We plot a two-dimensional contour map of our thresholded Branin function as a reference, excursion probability map using the model fitted to the initial data alone, and updated excursion probability map after all the active learning steps.

We first define helper functions for computing excursion probabilities and plotting, and then plot the thresholded Branin function as a reference. White area represents the failure region.

[6]:
from trieste.experimental.plotting import plot_bo_points, plot_function_2d
import tensorflow_probability as tfp


def excursion_probability(x, model, threshold=80):
    mean, variance = model.model.predict_f(x)
    normal = tfp.distributions.Normal(tf.cast(0, x.dtype), tf.cast(1, x.dtype))
    threshold = tf.cast(threshold, x.dtype)

    if tf.size(threshold) == 1:
        t = (mean - threshold) / tf.sqrt(variance)
        return normal.cdf(t)
    else:
        t0 = (mean - threshold[0]) / tf.sqrt(variance)
        t1 = (mean - threshold[1]) / tf.sqrt(variance)
        return normal.cdf(t1) - normal.cdf(t0)


def plot_excursion_probability(
    title, model=None, query_points=None, threshold=80.0
):

    if model is None:
        objective_function = thresholded_branin
    else:

        def objective_function(x):
            return excursion_probability(x, model, threshold)

    _, ax = plot_function_2d(
        objective_function,
        search_space.lower - 0.01,
        search_space.upper + 0.01,
        grid_density=300,
        contour=True,
        colorbar=True,
        figsize=(10, 6),
        title=[title],
        xlabel="$X_1$",
        ylabel="$X_2$",
        fill=True,
    )
    if query_points is not None:
        plot_bo_points(query_points, ax[0, 0], num_initial_points)


plot_excursion_probability("Excursion set, Branin function")
../_images/notebooks_feasible_sets_12_0.png

Next we illustrate the excursion probability map using the model fitted to the initial data alone. On the figure below we can see that the failure region boundary has been identified with some accuracy in the upper right corner, but not in the lower left corner. It is also loosely defined, as indicated by a slow decrease and increase away from the 0.5 excursion probability contour.

[7]:
# extracting the data to illustrate the points
dataset = result.try_get_final_dataset()
query_points = dataset.query_points.numpy()
observations = dataset.observations.numpy()

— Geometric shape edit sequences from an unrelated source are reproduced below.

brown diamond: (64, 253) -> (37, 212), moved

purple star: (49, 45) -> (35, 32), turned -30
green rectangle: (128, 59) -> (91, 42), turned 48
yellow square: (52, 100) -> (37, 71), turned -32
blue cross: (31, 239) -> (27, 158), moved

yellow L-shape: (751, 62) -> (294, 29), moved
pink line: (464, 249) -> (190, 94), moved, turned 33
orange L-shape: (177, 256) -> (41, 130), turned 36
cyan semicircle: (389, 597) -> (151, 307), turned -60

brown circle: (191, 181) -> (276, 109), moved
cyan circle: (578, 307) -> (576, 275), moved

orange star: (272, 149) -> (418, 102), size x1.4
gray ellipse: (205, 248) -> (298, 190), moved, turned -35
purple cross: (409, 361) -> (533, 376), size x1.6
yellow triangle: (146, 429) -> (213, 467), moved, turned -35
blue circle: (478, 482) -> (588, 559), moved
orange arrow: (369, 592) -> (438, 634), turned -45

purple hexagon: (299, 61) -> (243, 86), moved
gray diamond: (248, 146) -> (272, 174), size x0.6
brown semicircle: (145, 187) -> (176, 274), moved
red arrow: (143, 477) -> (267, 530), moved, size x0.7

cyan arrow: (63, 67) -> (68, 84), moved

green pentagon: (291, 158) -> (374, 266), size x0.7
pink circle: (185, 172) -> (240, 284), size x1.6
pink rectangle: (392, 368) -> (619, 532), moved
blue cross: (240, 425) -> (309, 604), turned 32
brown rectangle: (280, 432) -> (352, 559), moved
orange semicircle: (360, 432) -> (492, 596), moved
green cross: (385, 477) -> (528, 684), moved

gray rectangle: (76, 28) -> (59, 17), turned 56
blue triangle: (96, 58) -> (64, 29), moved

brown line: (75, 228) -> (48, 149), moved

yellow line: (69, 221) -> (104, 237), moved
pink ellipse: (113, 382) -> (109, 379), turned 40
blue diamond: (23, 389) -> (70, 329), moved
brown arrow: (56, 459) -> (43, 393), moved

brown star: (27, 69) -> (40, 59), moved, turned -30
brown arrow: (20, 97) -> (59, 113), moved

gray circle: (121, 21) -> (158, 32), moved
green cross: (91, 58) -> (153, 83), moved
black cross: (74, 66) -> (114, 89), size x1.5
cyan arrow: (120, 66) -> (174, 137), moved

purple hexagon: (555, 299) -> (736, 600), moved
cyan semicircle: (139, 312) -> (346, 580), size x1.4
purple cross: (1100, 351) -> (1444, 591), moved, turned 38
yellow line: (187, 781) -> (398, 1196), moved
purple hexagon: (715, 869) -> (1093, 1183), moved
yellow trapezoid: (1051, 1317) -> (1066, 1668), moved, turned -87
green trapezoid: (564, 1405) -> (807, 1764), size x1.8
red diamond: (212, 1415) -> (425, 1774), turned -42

# fitting the model only to the initial data
gpflow_model = build_gpr(initial_data, search_space, likelihood_variance=1e-7)
initial_model = GaussianProcessRegression(gpflow_model)
initial_model.optimize(initial_data)

plot_excursion_probability(
    "Probability of excursion, initial data",
    initial_model,
    query_points[
        :num_initial_points,
    ],
)
../_images/notebooks_feasible_sets_14_0.png

Next we examine an updated excursion probability map after the 10 active learning steps. We can now see that the model is much more accurate and confident, as indicated by a good match with the reference thresholded Branin function and sharp decrease/increase away from the 0.5 excursion probability contour.

[8]:
updated_model = result.try_get_final_model()

plot_excursion_probability(
    "Updated probability of excursion", updated_model, query_points
)
../_images/notebooks_feasible_sets_16_0.png

We can also examine what would happen if we would continue for many more active learning steps. One would expect that choices would be allocated closer and closer to the boundary, and uncertainty continuing to collapse. Indeed, on the figure below we observe exactly that. With 10 observations more the model is precisely representing the failure region boundary. Most of the additional query points lie close to the threshold line.

[9]:
num_steps = 10
result = bo.optimize(num_steps, dataset, model, rule)

final_model = result.try_get_final_model()
dataset = result.try_get_final_dataset()
query_points = dataset.query_points.numpy()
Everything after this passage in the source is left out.